Following the success of Adam Mckay’s financial crisis expose The Big Short (2015), it was only a matter of time before another non-fiction Wall Street-focused Michael Lewis title got the silver screen treatment. Well, sort of.
Flash Boys (2014), Lewis’ look at the recent phenomena of high-frequency trading (HFT) in and around United States stock exchanges, revealed to the layman the the value of mere milliseconds in modern stock trading, as well as the literal great lengths financial organizations and maverick individuals would reach for to gain that all important edge on the competition.
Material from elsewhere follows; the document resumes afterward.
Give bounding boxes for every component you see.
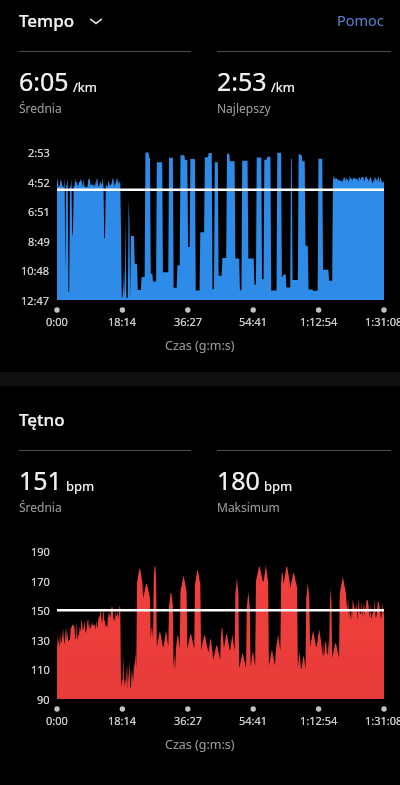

The Hummingbird Project, written and directed by Canadian filmmaker Kim Nguyen, dramatizes Flash Boysbeat for beat in places – primarily concept and narrative – but is not an official adaptation. Seeking to cut the roundtrip time of a single trade order to 16 milliseconds, cousins Vincent (Jesse Eisenberg) and Anton Zaleski (Alexander Skarsgård) scheme to fund and build a 1,000-mile long fibre optic cable between the servers of the Kansas City and New York Stock Exchanges. Standing in the way is their former boss and sociopathic trader Eva Torres (Salma Hayek), who aims to beat the cousins to the punch with an even faster method of HFT.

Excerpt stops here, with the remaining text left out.